While H/V peak amplitudes can potentially help to distinguish between underground structure with high and low Q-values, the fundamental mode ellipticity, and correspondingly its approximation by HVTFA, are independent of Q. On the one hand, this removes additional complexity from the inversions, but on the other hand it means that the processing outlined here cannot help to determine the regolith Q. A complementary approach would be necessary, e.g. by using modeling based on the method of Arai and Tokimatsu (2004) and further developed by Lunedei and Albarello (2009). Results of an ellipticity inversion as described above could provide a priori constraints on velocities and layer thicknesses in that case. This method would also require assumptions on the relative contribution of Love and Rayleigh waves to the ambient wavefield, though. Another option could be based on diffuse field theory, which has been applied to H/V spectral ratios calculated from both ambient vibrations (Sánchez-Sesma et al. 2011; Kawase et al. 2015) and earthquake data (Kawase et al. 2011; Salinas et al. 2014).

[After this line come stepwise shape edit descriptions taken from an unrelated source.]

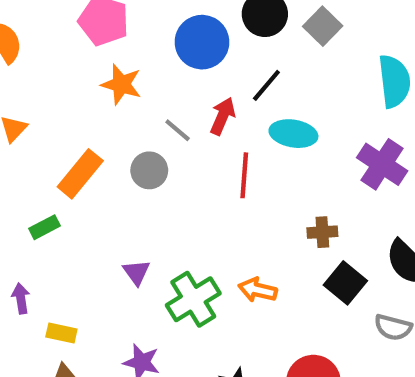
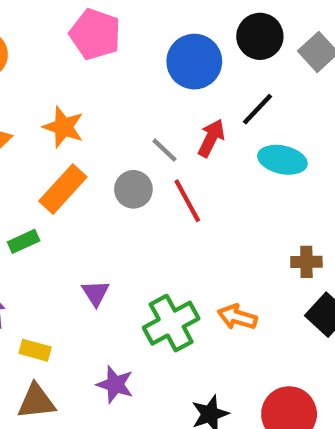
orange star: (121, 84) -> (63, 127), moved
red line: (244, 175) -> (187, 201), moved, turned -36
purple triangle: (136, 272) -> (96, 293), moved

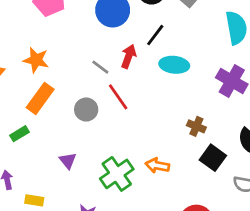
gray circle: (133, 189) -> (86, 110), moved
brown cross: (306, 262) -> (196, 126), turned 30

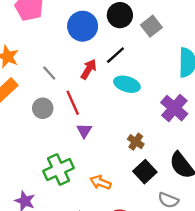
gray line: (100, 67) -> (49, 73), moved
purple triangle: (68, 161) -> (84, 131), moved
orange arrow: (157, 166) -> (100, 182), moved

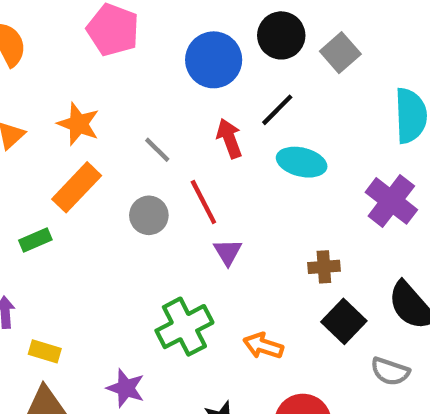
red arrow: (89, 69) -> (229, 138), turned -48
brown cross: (136, 142) -> (324, 267), turned -35

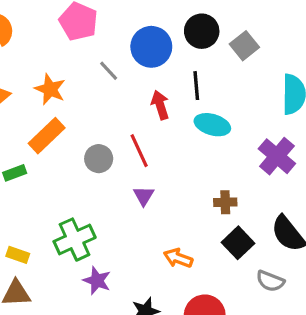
black line: (277, 110) -> (196, 86), turned -52
gray line: (157, 150) -> (109, 71), moved
purple triangle: (228, 252) -> (144, 196), moved
green cross: (184, 327) -> (75, 240), moved
purple star: (126, 388) -> (97, 281), moved

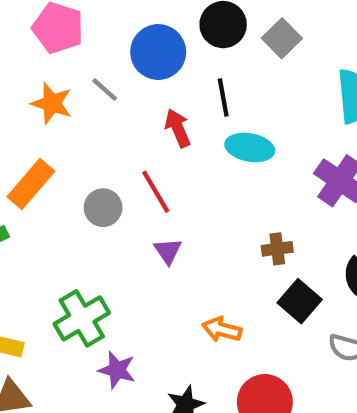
orange star: (50, 89) -> (52, 103), moved

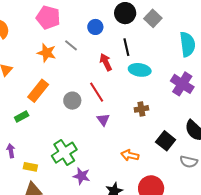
blue circle: (158, 52) -> (95, 27), size x0.6
brown cross: (277, 249) -> (141, 109), moved

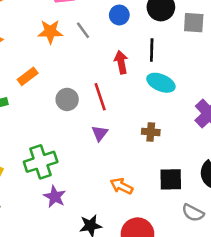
gray square: (153, 18) -> (194, 23), turned 36
orange star: (47, 53) -> (50, 32), turned -30
orange rectangle: (38, 91) -> (28, 76), size x0.7
black square: (166, 141) -> (171, 179), turned 36

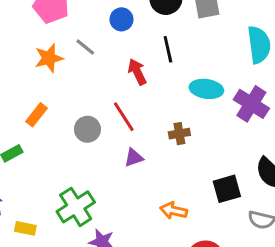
cyan ellipse: (161, 83) -> (206, 89), moved
brown cross: (151, 132) -> (179, 134), moved
purple triangle: (100, 133) -> (134, 158), turned 48

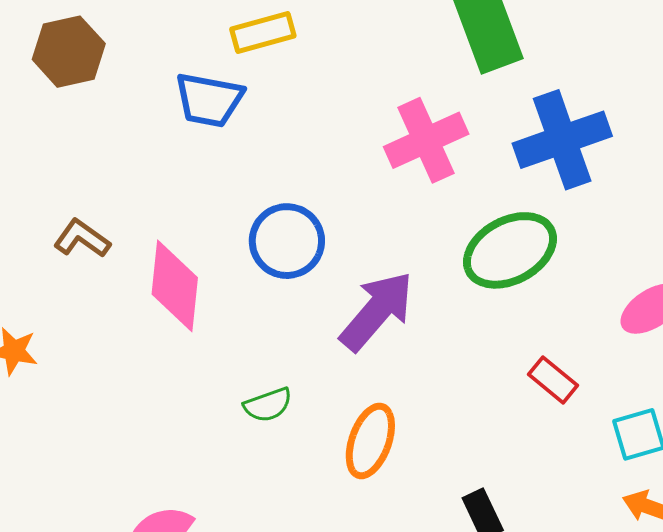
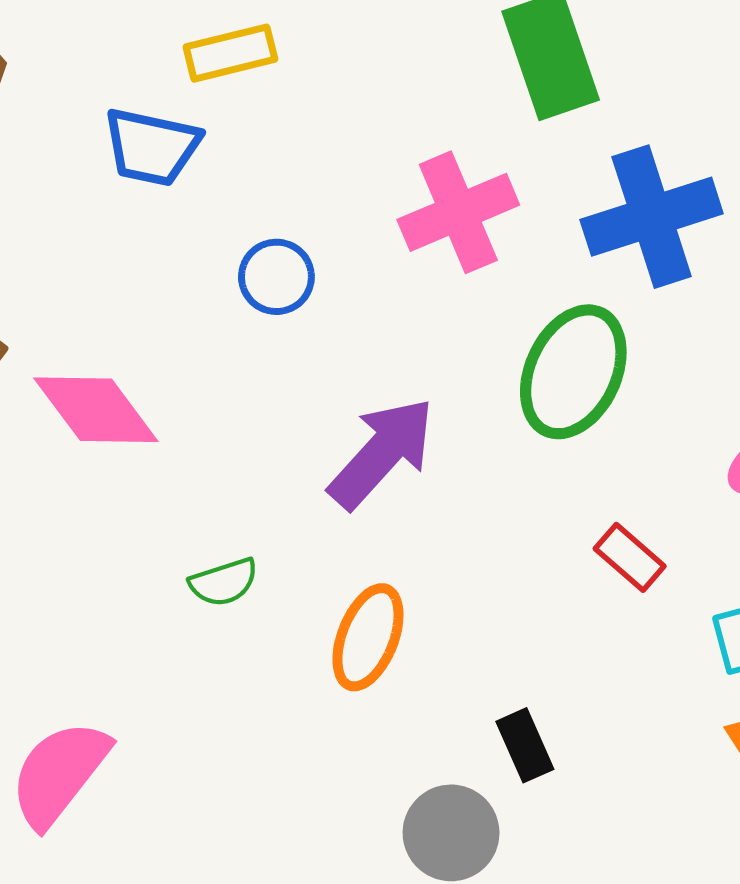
blue circle: (287, 241) -> (276, 277), moved, size x0.7
green ellipse: (510, 250) -> (573, 372), turned -38
pink diamond: (175, 286) -> (96, 410), turned -44

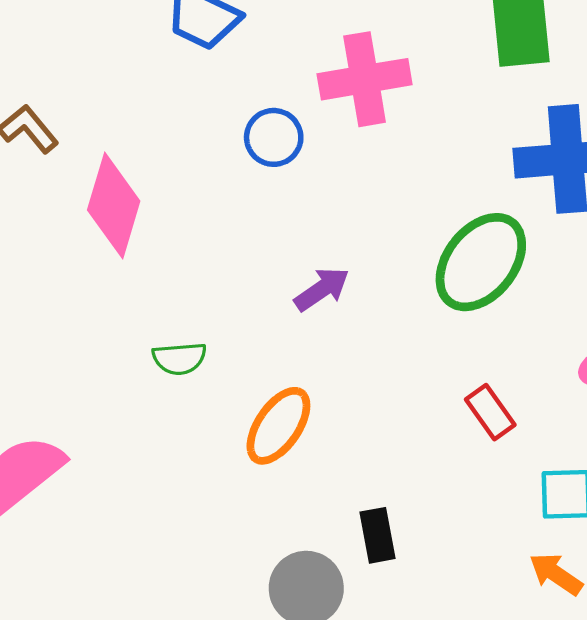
pink cross: (458, 212) -> (365, 79), moved
pink diamond: (96, 410) -> (114, 206), turned 40
purple arrow: (382, 453) -> (322, 289), size x0.6

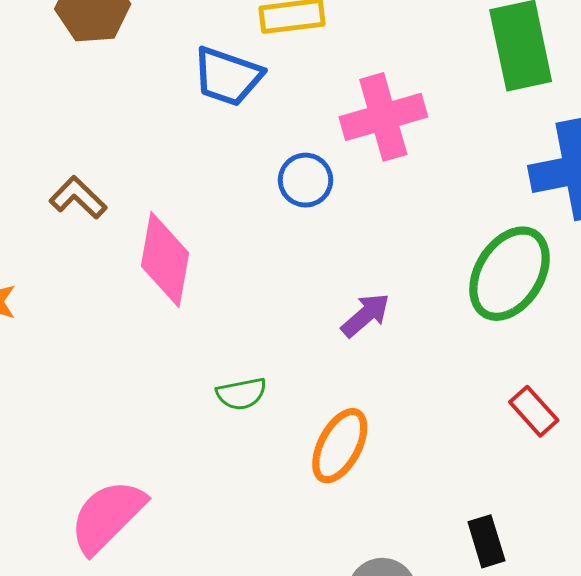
black rectangle: (378, 535) -> (486, 541), moved

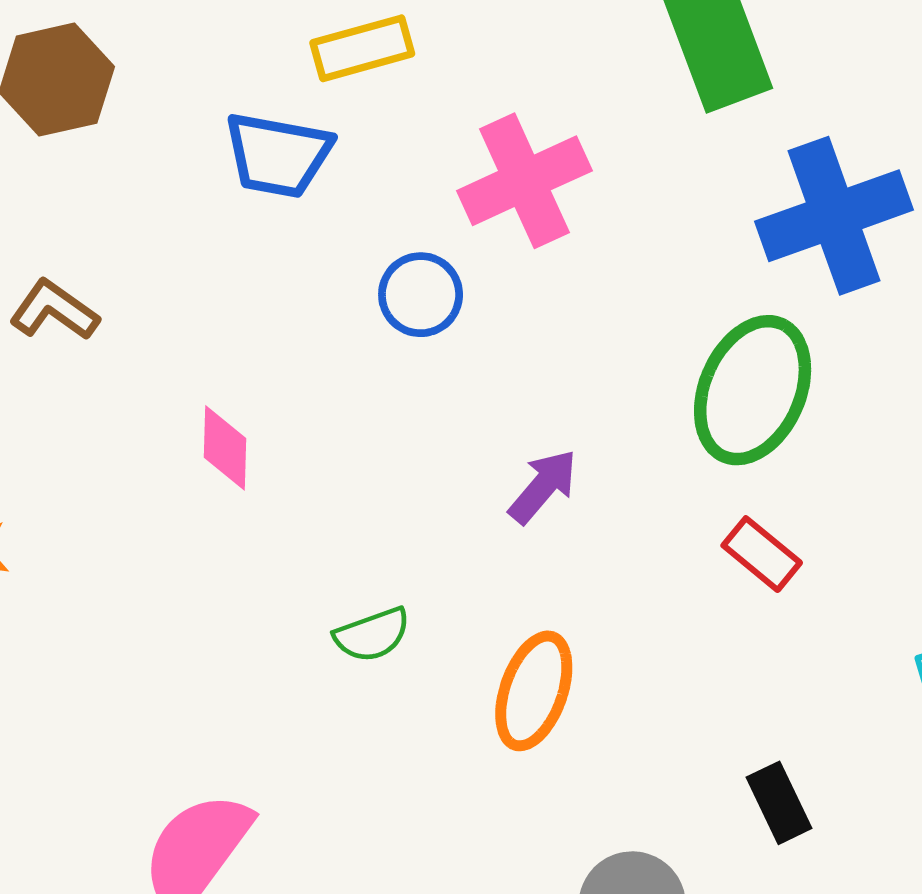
brown L-shape: (78, 198) -> (54, 310), moved
pink diamond: (165, 259) -> (225, 448), size x0.6
red rectangle: (534, 411) -> (762, 554), moved

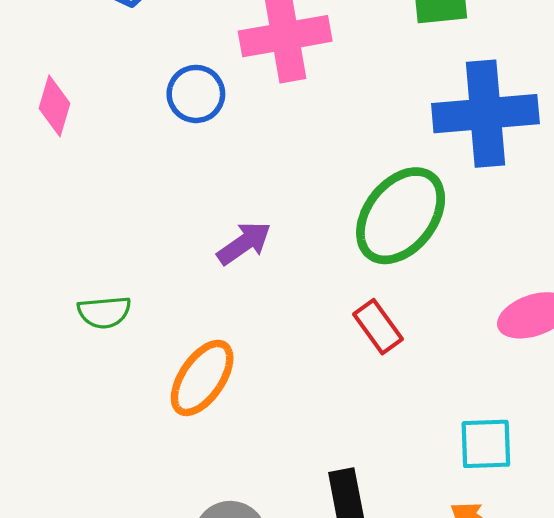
pink diamond: (225, 448) -> (54, 106), moved

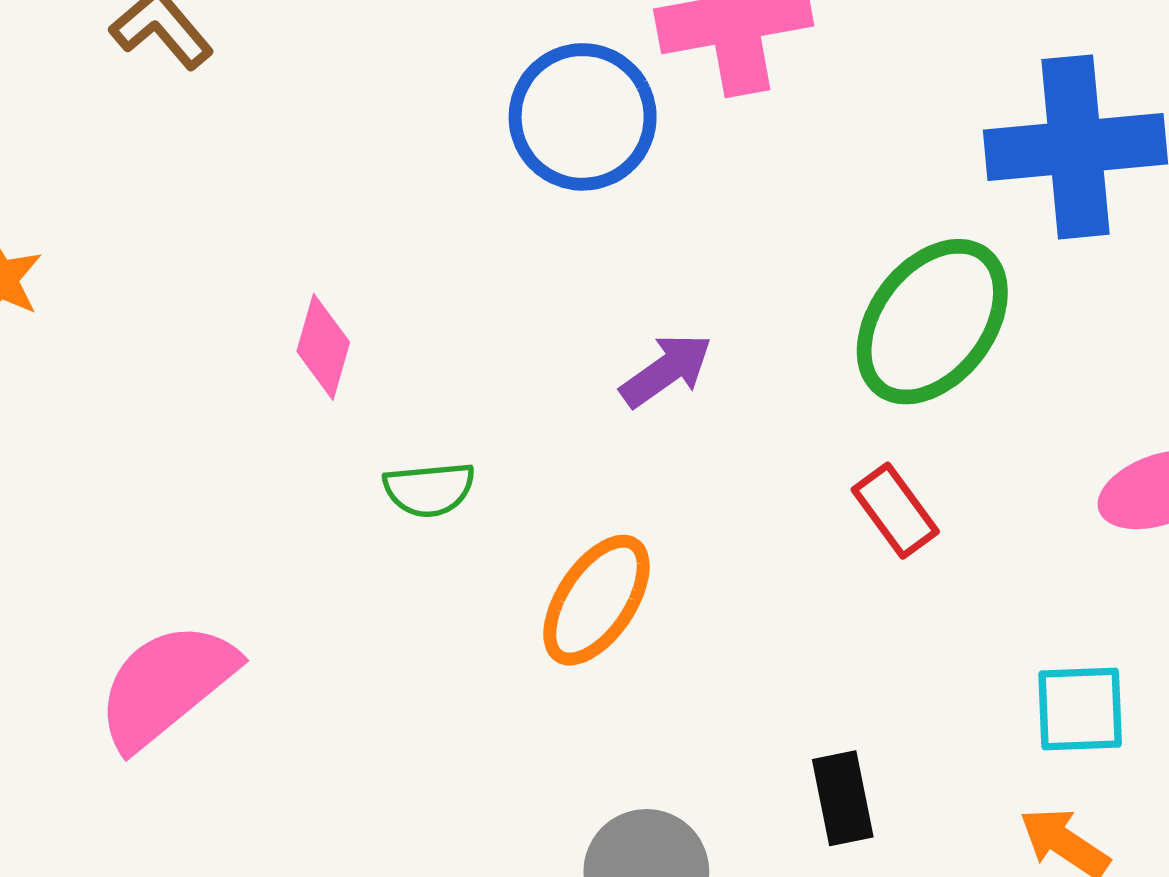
blue circle: (196, 94) -> (583, 117), size x1.5
pink diamond: (54, 106) -> (323, 347), moved

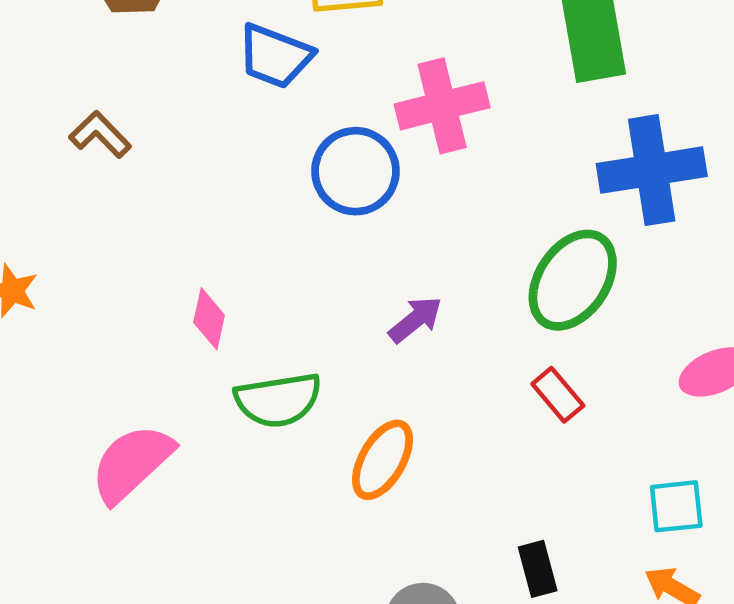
green semicircle: (429, 489) -> (278, 400), size x1.6
pink semicircle: (166, 685) -> (132, 463), moved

For ambient vibrations as well as for earthquakes located up to hundreds of kilometers away from the station, the results are compatible with a 3D diffuse field model that is sensitive to Q (Sánchez-Sesma et al. 2011; Salinas et al. 2014). While the application to earthquake data requires extensive stacking to approximate a diffuse field, which might not be possible on Mars due to limited seismic activity (e.g. Knapmeyer et al. 2006), ambient vibration data could potentially be modeled that way, again using prior constraints from ellipticity inversions. Besides, our modeling results indicate that, at least for the model range considered here, the clear visibility of a higher mode ellipticity curve over an extended frequency range could serve as a first-order indication against high Q values. The absence of a clear higher mode curve does not necessarily indicate a high Q, though, as variations in the model and the available sources might also influence the visibility of higher modes (e.g. Fig. 20b).

5 Conclusions

We constructed a plausible model of the shallow subsurface at the InSight landing site, based on laboratory measurements and analysis of orbital data, and investigate how parameters of this model and reasonable variations of it can be retrieved from ambient vibration Rayleigh wave ellipticity. We consider two different methods to calculate the ellipticity from the wavefield and find that, while both provide better estimates than the standard H/V curve, the method based on time-frequency analysis gives the best results in our case and also allows for the extraction of higher-mode information. This information proved subsequently very useful to constrain model parameters in an inversion. We use model ranking based on the AICc to select a preferred model parameterization and show that ellipticity data can distinguish between different velocity-depth functions in the shallowest layer, e.g. a constant regolith velocity or a velocity increase with depth due to compaction. This information might not be obtainable from other InSight data. Either the combination of fundamental and higher mode data and some reasonable a priori constraints on the parameter space or the use of fundamental mode data only and tighter constraints on regolith properties, i.e. from HP3 hammering analysis or a priori regolith thickness maps, result in useful information on sub-regolith properties. While unconstrained inversions already give an idea about the existence of a low-velocity layer and additional layers above the bedrock, constrained inversions can determine velocities in the sub-regolith layer at uncertainties of less than \(\pm 400~\mbox{m}/\mbox{s}\) for \(v_{S}\) and \(\pm 700~\mbox{m}/\mbox{s}\) for \(v_{P}\) and the thickness of the sub-regolith layer to within a few meters. Ellipticity measurements cannot constrain Q, but could provide useful information about the subsurface model for wavefield or spectral modeling techniques that can. Either alone or in combination with results from seismic analysis of HP3 signals, ellipticity measurements can provide important constraints on properties of the regolith and sub-regolith layers and an estimate of the minimum depth to the bedrock.